WORK ORDER. In the listing below, find the line holding "Simply productivity is the rate of power to" and the line holding "and the theories developed on motivation. By". Write out those two lines and all lines between, exactly, and nothing more.

= Beginning of Section =

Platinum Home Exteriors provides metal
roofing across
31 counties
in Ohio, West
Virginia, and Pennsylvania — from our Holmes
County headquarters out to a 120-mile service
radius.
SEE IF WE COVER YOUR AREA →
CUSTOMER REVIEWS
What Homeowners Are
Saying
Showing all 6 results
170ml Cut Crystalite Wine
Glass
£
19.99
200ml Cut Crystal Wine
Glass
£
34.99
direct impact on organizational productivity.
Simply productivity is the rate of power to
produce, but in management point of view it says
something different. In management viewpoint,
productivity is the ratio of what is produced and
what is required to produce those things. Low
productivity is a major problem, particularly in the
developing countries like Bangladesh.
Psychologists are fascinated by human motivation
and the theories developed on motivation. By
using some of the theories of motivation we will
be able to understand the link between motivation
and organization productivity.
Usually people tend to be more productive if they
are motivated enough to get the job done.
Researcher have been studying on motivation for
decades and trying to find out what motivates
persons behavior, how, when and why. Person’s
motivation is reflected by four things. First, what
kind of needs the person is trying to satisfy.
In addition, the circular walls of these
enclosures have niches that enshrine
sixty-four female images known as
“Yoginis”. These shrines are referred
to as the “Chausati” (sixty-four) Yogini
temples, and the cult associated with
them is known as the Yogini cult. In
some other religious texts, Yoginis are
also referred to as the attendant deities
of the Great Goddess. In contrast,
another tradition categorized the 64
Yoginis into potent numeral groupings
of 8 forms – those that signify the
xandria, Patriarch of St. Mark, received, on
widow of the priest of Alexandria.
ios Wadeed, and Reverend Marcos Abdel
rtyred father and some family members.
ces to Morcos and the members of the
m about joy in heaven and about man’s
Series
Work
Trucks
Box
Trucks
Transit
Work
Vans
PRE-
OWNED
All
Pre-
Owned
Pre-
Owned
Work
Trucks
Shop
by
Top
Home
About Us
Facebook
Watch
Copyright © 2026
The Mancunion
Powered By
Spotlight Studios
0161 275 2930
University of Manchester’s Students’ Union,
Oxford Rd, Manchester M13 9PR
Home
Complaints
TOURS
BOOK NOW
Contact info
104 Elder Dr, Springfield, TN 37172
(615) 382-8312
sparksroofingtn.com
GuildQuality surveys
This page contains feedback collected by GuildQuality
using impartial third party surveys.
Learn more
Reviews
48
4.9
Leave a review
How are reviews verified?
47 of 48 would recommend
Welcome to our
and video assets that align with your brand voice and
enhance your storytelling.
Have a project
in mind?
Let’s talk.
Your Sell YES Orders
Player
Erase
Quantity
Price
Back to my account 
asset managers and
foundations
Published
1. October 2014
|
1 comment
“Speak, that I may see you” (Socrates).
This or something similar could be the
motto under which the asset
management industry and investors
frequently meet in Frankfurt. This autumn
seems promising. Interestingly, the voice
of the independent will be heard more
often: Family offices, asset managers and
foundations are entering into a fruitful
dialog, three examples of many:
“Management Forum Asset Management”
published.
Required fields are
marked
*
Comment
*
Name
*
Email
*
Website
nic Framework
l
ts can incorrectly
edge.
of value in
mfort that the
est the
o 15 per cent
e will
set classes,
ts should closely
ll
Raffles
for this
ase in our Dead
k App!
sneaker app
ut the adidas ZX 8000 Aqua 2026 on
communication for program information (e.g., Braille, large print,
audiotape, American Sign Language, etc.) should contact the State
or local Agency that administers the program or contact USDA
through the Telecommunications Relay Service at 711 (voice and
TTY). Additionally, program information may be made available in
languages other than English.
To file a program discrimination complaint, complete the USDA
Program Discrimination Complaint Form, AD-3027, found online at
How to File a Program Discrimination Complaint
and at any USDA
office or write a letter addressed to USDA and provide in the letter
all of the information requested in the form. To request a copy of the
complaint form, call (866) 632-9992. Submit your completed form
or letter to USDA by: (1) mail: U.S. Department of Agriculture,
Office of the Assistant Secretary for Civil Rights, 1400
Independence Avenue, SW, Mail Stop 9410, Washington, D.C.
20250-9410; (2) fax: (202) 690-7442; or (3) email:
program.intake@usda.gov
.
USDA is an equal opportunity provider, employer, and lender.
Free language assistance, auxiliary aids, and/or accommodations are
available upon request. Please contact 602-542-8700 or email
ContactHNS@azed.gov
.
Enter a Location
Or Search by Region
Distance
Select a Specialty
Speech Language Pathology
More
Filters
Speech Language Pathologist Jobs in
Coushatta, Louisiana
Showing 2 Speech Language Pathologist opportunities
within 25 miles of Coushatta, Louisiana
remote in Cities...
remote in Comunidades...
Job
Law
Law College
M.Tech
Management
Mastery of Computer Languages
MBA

= End of Section =

SOLUTION TO THIS TASK.
Simply productivity is the rate of power to
produce, but in management point of view it says
something different. In management viewpoint,
productivity is the ratio of what is produced and
what is required to produce those things. Low
productivity is a major problem, particularly in the
developing countries like Bangladesh.
Psychologists are fascinated by human motivation
and the theories developed on motivation. By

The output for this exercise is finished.